### TASK DESCRIPTION:
Would you transcribe the line that holds "Wrap output in <instances>...</instances>. 'esophagus'?" and all the lines below it, through the final one, exactly and with nothing else?

STUDY MATERIAL START

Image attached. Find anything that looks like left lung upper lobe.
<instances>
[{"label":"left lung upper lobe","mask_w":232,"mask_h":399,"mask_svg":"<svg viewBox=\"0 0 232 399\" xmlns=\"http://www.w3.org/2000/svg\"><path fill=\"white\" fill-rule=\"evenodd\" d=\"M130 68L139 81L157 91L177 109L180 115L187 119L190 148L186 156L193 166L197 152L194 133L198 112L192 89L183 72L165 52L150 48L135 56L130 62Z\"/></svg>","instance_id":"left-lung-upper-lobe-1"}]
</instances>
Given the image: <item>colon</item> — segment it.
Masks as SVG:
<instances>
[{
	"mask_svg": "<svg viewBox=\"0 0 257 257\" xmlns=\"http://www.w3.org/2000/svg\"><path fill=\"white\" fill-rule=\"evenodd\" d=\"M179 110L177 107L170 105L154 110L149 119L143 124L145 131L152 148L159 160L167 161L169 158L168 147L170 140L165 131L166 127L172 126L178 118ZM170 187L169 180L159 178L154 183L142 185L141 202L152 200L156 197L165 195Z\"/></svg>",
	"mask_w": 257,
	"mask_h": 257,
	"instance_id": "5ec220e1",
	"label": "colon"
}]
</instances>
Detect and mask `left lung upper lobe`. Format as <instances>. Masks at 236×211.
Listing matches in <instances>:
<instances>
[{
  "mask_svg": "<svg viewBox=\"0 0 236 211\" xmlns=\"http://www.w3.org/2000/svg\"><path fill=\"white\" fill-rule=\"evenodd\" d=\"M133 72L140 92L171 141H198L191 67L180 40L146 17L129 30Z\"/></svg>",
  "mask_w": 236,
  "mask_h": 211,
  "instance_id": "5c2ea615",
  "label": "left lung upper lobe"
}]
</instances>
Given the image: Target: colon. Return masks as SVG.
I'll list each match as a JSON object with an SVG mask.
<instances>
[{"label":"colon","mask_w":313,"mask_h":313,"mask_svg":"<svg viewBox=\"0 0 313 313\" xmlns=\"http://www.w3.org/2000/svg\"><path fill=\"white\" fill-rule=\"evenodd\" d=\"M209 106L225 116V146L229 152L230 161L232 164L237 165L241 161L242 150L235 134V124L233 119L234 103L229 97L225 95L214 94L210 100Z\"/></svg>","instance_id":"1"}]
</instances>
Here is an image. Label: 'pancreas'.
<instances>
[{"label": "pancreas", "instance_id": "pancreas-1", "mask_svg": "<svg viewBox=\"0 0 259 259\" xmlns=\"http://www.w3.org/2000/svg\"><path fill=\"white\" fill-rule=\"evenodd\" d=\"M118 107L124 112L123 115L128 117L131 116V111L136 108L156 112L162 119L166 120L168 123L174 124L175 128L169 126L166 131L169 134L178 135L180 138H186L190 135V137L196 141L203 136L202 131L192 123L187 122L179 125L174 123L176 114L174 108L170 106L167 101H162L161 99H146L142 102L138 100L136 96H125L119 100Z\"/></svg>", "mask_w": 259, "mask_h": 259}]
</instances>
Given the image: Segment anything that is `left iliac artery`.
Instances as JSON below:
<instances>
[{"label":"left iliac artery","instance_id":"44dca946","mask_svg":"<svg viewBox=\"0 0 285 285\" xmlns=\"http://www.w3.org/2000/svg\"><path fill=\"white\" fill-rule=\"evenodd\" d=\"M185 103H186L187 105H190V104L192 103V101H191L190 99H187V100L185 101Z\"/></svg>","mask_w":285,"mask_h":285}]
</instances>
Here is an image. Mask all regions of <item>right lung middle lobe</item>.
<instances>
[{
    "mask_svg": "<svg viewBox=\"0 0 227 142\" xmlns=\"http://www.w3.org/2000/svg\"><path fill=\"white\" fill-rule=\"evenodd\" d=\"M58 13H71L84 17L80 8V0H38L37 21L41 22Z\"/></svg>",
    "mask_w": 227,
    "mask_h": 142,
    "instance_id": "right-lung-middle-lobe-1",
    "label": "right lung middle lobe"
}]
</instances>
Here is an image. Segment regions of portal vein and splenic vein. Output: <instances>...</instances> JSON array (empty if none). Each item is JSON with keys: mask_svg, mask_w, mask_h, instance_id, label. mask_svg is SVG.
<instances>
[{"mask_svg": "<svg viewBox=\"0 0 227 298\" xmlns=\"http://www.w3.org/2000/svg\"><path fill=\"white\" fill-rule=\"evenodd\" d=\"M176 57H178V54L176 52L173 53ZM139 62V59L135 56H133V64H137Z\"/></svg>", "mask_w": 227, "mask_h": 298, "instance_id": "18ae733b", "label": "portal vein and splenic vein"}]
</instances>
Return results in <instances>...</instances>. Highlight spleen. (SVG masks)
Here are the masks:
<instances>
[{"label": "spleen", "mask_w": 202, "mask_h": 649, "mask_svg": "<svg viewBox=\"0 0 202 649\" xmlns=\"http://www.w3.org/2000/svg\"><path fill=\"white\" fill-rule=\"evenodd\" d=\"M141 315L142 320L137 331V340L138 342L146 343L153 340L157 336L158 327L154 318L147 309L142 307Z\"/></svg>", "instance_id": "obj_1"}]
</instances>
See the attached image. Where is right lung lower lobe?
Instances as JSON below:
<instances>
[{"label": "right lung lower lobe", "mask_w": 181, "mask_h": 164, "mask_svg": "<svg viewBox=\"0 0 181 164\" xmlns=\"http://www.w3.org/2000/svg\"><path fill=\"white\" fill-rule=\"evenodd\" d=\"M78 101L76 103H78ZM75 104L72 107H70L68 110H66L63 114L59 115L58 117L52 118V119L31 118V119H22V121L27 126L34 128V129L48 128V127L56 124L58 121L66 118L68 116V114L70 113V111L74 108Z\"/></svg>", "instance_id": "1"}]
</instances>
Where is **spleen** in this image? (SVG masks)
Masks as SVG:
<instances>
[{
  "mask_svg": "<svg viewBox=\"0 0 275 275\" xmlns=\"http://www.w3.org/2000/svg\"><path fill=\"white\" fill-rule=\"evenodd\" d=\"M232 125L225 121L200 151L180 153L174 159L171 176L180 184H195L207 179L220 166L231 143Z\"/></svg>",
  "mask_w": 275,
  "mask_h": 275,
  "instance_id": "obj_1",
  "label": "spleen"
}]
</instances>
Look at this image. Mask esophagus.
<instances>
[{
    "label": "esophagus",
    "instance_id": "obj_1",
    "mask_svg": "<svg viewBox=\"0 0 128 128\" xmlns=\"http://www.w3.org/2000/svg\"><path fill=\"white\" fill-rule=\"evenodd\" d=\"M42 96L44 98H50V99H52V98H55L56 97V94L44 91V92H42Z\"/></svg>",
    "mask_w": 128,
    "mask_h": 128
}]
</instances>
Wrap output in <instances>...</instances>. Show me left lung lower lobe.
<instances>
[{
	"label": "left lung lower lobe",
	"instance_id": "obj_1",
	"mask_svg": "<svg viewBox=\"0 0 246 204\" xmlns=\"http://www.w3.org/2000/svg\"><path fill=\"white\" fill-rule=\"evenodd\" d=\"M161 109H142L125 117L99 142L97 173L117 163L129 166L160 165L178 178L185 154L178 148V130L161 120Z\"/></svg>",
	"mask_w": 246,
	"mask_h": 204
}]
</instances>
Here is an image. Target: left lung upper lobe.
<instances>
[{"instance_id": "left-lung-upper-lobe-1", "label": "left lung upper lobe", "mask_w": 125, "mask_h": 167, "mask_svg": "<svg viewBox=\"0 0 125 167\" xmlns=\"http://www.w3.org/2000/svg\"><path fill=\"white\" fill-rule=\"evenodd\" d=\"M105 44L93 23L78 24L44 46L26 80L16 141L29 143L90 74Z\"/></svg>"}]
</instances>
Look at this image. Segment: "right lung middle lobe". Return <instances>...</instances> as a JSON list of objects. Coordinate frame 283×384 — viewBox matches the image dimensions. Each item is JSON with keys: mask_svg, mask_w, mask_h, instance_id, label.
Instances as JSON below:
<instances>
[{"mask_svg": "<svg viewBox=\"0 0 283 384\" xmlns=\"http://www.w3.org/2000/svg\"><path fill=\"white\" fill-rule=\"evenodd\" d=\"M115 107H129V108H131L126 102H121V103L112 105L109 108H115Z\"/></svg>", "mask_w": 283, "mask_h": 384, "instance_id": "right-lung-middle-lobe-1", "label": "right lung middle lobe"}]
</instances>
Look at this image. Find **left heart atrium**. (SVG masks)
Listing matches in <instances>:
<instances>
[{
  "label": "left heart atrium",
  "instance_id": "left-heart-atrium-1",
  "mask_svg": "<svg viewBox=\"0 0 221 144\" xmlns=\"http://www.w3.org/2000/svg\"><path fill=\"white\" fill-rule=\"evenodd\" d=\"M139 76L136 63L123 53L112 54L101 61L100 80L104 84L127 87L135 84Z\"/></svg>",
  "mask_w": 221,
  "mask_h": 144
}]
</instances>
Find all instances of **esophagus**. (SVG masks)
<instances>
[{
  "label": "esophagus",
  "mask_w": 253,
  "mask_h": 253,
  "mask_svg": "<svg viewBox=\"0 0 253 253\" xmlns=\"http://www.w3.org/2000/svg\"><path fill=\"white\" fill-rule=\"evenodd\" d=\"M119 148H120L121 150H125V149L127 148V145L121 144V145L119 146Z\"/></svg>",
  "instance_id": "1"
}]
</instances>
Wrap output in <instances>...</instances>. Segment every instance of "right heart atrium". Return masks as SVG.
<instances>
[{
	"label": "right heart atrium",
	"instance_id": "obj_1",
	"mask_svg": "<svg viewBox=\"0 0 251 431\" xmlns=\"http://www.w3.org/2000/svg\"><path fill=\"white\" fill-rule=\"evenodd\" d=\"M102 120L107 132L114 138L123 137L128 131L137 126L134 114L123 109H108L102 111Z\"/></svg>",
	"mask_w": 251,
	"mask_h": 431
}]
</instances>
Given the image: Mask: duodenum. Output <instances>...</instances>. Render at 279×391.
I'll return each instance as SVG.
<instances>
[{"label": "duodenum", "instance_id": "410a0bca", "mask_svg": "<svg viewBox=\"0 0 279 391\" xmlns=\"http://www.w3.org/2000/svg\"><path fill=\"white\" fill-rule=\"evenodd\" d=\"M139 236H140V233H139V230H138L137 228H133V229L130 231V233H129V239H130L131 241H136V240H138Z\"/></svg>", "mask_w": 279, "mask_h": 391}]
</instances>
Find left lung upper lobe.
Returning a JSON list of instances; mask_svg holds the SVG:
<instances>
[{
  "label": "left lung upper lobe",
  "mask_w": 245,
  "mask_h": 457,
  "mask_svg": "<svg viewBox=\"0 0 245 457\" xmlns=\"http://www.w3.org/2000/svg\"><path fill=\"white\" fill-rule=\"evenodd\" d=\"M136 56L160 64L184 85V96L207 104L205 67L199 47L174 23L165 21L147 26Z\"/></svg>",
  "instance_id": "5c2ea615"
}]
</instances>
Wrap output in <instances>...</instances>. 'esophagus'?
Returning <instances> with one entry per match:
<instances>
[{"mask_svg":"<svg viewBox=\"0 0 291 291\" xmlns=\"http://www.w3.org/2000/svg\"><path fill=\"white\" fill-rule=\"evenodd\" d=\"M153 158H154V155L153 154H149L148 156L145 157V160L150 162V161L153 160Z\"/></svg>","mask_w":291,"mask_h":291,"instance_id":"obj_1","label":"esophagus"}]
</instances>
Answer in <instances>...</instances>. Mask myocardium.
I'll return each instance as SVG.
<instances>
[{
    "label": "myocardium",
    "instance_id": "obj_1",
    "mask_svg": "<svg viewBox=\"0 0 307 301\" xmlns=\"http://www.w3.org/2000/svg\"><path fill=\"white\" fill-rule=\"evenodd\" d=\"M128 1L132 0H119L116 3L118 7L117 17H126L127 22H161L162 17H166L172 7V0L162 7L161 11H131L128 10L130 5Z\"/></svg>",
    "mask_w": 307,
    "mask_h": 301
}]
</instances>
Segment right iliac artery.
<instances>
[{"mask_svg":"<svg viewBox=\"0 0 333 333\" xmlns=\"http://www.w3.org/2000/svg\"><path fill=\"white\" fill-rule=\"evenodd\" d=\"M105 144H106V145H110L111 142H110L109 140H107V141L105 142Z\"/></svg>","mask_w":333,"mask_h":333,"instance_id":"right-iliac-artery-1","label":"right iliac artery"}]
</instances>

STUDY MATERIAL END

### THE ANSWER:
Wrap output in <instances>...</instances>. 'esophagus'?
Returning <instances> with one entry per match:
<instances>
[{"mask_svg":"<svg viewBox=\"0 0 291 291\" xmlns=\"http://www.w3.org/2000/svg\"><path fill=\"white\" fill-rule=\"evenodd\" d=\"M153 158H154V155L153 154H149L148 156L145 157V160L150 162V161L153 160Z\"/></svg>","mask_w":291,"mask_h":291,"instance_id":"obj_1","label":"esophagus"}]
</instances>
Answer in <instances>...</instances>. Mask myocardium.
I'll return each instance as SVG.
<instances>
[{
    "label": "myocardium",
    "instance_id": "obj_1",
    "mask_svg": "<svg viewBox=\"0 0 307 301\" xmlns=\"http://www.w3.org/2000/svg\"><path fill=\"white\" fill-rule=\"evenodd\" d=\"M128 1L132 0H119L116 3L118 7L117 17H126L127 22H161L162 17H166L172 7V0L162 7L161 11H131L128 10L130 5Z\"/></svg>",
    "mask_w": 307,
    "mask_h": 301
}]
</instances>
Segment right iliac artery.
<instances>
[{"mask_svg":"<svg viewBox=\"0 0 333 333\" xmlns=\"http://www.w3.org/2000/svg\"><path fill=\"white\" fill-rule=\"evenodd\" d=\"M105 144H106V145H110L111 142H110L109 140H107V141L105 142Z\"/></svg>","mask_w":333,"mask_h":333,"instance_id":"right-iliac-artery-1","label":"right iliac artery"}]
</instances>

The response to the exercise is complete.